:: Goal of the exercise ::
The records below are to be reproduced exactly, and no picture should appear in the copy.

:: Given information ::
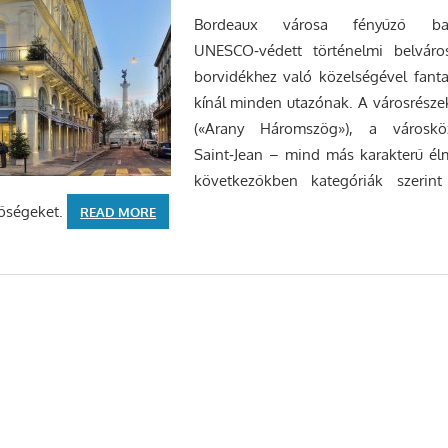
Bordeaux városa fényűző baro
UNESCO‑védett történelmi belváros
borvidékhez való közelségével fanta
kínál minden utazónak. A városrészek
(«Arany Háromszög»), a városköz
Saint‑Jean – mind más karakterű él
következőkben kategóriák szeri
tőségeket.
READ MORE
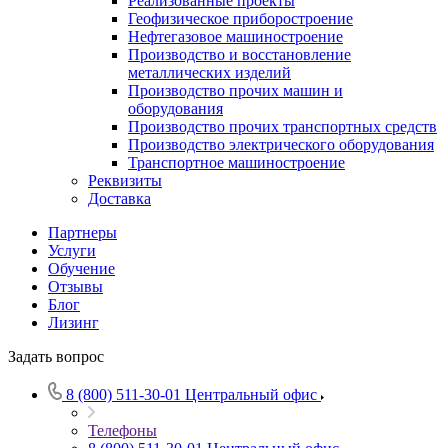
Реализованные проекты
Геофизическое приборостроение
Нефтегазовое машиностроение
Производство и восстановление
металлических изделий
Производство прочих машин и
оборудования
Производство прочих транспортных средств
Производство электрического оборудования
Транспортное машиностроение
Реквизиты
Доставка
Партнеры
Услуги
Обучение
Отзывы
Блог
Лизинг
Задать вопрос
8 (800) 511-30-01
Центральный офис
Телефоны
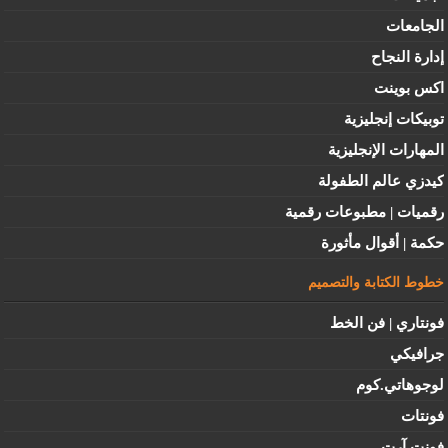
الجامعات
إدارة النجاح
اكس بوينت
توبيكات إنجليزية
المهارات الإنجليزية
كيدزي عالم الطفولة
رقميات | مطبوعات رقمية
حكمة | أقوال مأثورة
خطوط الكتابة والتصميم
فونتاري | فن الخط
جرافيكي
لوجوهاتي.كوم
فونتات
فونت آرت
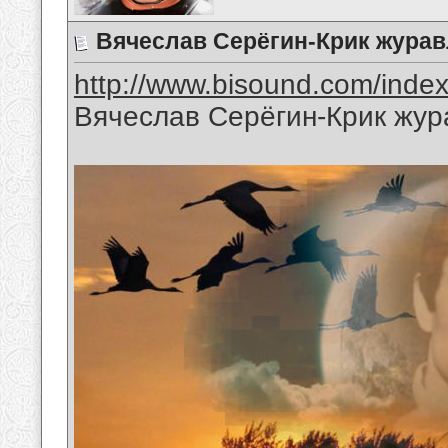
Вячеслав Серёгин-Крик журав
http://www.bisound.com/inde
Вячеслав Серёгин-Крик жур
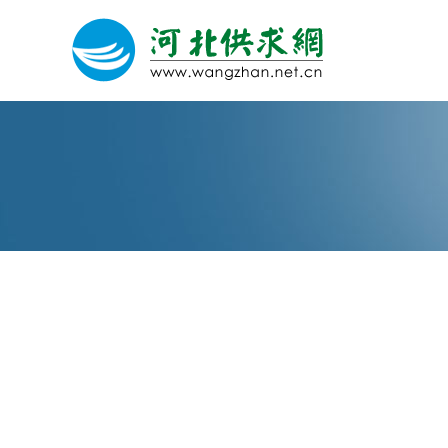
网站建设
微信营销
微信代运营
关于我们
荣誉证书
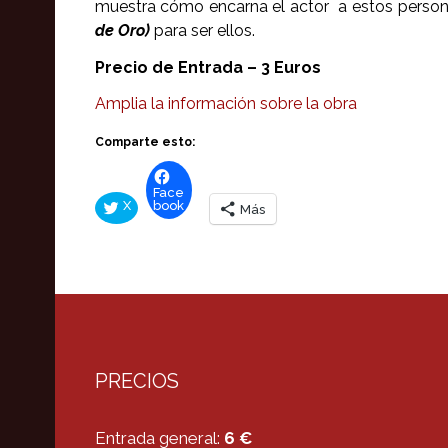
muestra cómo encarna el actor a estos personaj
de Oro)
para ser ellos.
Precio de Entrada – 3 Euros
Amplia la información sobre la obra
Comparte esto:
Face
X
book
Más
PRECIOS
Entrada general:
6 €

:: Output below ::
Bordeaux városa fényűző baro
UNESCO‑védett történelmi belváros
borvidékhez való közelségével fanta
kínál minden utazónak. A városrészek
(«Arany Háromszög»), a városköz
Saint‑Jean – mind más karakterű él
következőkben kategóriák szeri
tőségeket.
READ MORE
Реализованные проекты
Геофизическое приборостроение
Нефтегазовое машиностроение
Производство и восстановление
металлических изделий
Производство прочих машин и
оборудования
Производство прочих транспортных средств
Производство электрического оборудования
Транспортное машиностроение
Реквизиты
Доставка
Партнеры
Услуги
Обучение
Отзывы
Блог
Лизинг
Задать вопрос
8 (800) 511-30-01
Центральный офис
Телефоны
الجامعات
إدارة النجاح
اكس بوينت
توبيكات إنجليزية
المهارات الإنجليزية
كيدزي عالم الطفولة
رقميات | مطبوعات رقمية
حكمة | أقوال مأثورة
خطوط الكتابة والتصميم
فونتاري | فن الخط
جرافيكي
لوجوهاتي.كوم
فونتات
فونت آرت
Вячеслав Серёгин-Крик журав
http://www.bisound.com/inde
Вячеслав Серёгин-Крик жур
网站建设
微信营销
微信代运营
关于我们
荣誉证书
muestra cómo encarna el actor a estos personaj
de Oro)
para ser ellos.
Precio de Entrada – 3 Euros
Amplia la información sobre la obra
Comparte esto:
Face
X
book
Más
PRECIOS
Entrada general:
6 €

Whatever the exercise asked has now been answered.